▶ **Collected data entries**
┄┄┄┄┄┄┄┄┄┄┄┄┄┄┄┄┄┄┄┄

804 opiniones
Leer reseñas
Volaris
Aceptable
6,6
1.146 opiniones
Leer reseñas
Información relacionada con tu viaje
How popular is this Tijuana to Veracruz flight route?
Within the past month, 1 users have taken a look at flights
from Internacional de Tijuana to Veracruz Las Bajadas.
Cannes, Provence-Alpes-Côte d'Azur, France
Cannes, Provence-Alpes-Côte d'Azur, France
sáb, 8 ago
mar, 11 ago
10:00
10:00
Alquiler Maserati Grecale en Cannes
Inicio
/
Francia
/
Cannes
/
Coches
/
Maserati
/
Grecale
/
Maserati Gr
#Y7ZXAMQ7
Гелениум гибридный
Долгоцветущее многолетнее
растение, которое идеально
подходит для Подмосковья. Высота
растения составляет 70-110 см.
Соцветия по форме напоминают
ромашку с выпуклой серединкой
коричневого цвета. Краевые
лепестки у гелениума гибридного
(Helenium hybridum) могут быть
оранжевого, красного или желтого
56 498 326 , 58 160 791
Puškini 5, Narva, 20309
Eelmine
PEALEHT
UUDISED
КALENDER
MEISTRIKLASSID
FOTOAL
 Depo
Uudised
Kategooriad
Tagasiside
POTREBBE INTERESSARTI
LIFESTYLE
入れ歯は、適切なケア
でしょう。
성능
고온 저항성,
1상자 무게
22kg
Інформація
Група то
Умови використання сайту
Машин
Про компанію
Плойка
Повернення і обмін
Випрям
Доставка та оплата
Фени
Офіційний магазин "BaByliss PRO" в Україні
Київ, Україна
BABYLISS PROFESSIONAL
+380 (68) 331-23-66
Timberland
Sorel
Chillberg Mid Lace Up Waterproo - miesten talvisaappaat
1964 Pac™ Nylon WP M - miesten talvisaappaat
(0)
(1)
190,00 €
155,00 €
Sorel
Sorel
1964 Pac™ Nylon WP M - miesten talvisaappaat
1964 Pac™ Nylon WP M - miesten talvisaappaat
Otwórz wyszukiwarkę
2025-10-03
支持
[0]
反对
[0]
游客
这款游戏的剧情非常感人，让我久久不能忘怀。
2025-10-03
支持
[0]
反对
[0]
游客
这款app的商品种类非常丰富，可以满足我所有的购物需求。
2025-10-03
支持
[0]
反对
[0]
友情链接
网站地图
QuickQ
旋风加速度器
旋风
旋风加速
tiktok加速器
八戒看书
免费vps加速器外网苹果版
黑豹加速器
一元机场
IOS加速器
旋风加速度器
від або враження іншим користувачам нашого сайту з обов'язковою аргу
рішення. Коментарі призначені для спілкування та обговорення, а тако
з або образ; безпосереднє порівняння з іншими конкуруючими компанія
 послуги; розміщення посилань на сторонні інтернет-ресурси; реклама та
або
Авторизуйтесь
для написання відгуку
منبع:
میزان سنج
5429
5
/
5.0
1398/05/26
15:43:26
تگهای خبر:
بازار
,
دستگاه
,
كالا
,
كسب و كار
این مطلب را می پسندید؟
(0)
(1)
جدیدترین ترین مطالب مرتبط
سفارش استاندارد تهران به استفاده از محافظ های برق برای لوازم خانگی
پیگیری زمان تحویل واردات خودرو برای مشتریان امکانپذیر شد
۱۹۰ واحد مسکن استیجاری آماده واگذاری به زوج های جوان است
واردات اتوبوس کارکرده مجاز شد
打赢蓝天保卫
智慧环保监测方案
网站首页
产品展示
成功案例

┄┄┄┄┄┄┄┄┄┄┄┄┄┄┄┄┄┄┄┄

▶ **Activity**
Keeping each line exactly as it is, retype all of the data.

▶ **Solution**
804 opiniones
Leer reseñas
Volaris
Aceptable
6,6
1.146 opiniones
Leer reseñas
Información relacionada con tu viaje
How popular is this Tijuana to Veracruz flight route?
Within the past month, 1 users have taken a look at flights
from Internacional de Tijuana to Veracruz Las Bajadas.
Cannes, Provence-Alpes-Côte d'Azur, France
Cannes, Provence-Alpes-Côte d'Azur, France
sáb, 8 ago
mar, 11 ago
10:00
10:00
Alquiler Maserati Grecale en Cannes
Inicio
/
Francia
/
Cannes
/
Coches
/
Maserati
/
Grecale
/
Maserati Gr
#Y7ZXAMQ7
Гелениум гибридный
Долгоцветущее многолетнее
растение, которое идеально
подходит для Подмосковья. Высота
растения составляет 70-110 см.
Соцветия по форме напоминают
ромашку с выпуклой серединкой
коричневого цвета. Краевые
лепестки у гелениума гибридного
(Helenium hybridum) могут быть
оранжевого, красного или желтого
56 498 326 , 58 160 791
Puškini 5, Narva, 20309
Eelmine
PEALEHT
UUDISED
КALENDER
MEISTRIKLASSID
FOTOAL
 Depo
Uudised
Kategooriad
Tagasiside
POTREBBE INTERESSARTI
LIFESTYLE
入れ歯は、適切なケア
でしょう。
성능
고온 저항성,
1상자 무게
22kg
Інформація
Група то
Умови використання сайту
Машин
Про компанію
Плойка
Повернення і обмін
Випрям
Доставка та оплата
Фени
Офіційний магазин "BaByliss PRO" в Україні
Київ, Україна
BABYLISS PROFESSIONAL
+380 (68) 331-23-66
Timberland
Sorel
Chillberg Mid Lace Up Waterproo - miesten talvisaappaat
1964 Pac™ Nylon WP M - miesten talvisaappaat
(0)
(1)
190,00 €
155,00 €
Sorel
Sorel
1964 Pac™ Nylon WP M - miesten talvisaappaat
1964 Pac™ Nylon WP M - miesten talvisaappaat
Otwórz wyszukiwarkę
2025-10-03
支持
[0]
反对
[0]
游客
这款游戏的剧情非常感人，让我久久不能忘怀。
2025-10-03
支持
[0]
反对
[0]
游客
这款app的商品种类非常丰富，可以满足我所有的购物需求。
2025-10-03
支持
[0]
反对
[0]
友情链接
网站地图
QuickQ
旋风加速度器
旋风
旋风加速
tiktok加速器
八戒看书
免费vps加速器外网苹果版
黑豹加速器
一元机场
IOS加速器
旋风加速度器
від або враження іншим користувачам нашого сайту з обов'язковою аргу
рішення. Коментарі призначені для спілкування та обговорення, а тако
з або образ; безпосереднє порівняння з іншими конкуруючими компанія
 послуги; розміщення посилань на сторонні інтернет-ресурси; реклама та
або
Авторизуйтесь
для написання відгуку
منبع:
میزان سنج
5429
5
/
5.0
1398/05/26
15:43:26
تگهای خبر:
بازار
,
دستگاه
,
كالا
,
كسب و كار
این مطلب را می پسندید؟
(0)
(1)
جدیدترین ترین مطالب مرتبط
سفارش استاندارد تهران به استفاده از محافظ های برق برای لوازم خانگی
پیگیری زمان تحویل واردات خودرو برای مشتریان امکانپذیر شد
۱۹۰ واحد مسکن استیجاری آماده واگذاری به زوج های جوان است
واردات اتوبوس کارکرده مجاز شد
打赢蓝天保卫
智慧环保监测方案
网站首页
产品展示
成功案例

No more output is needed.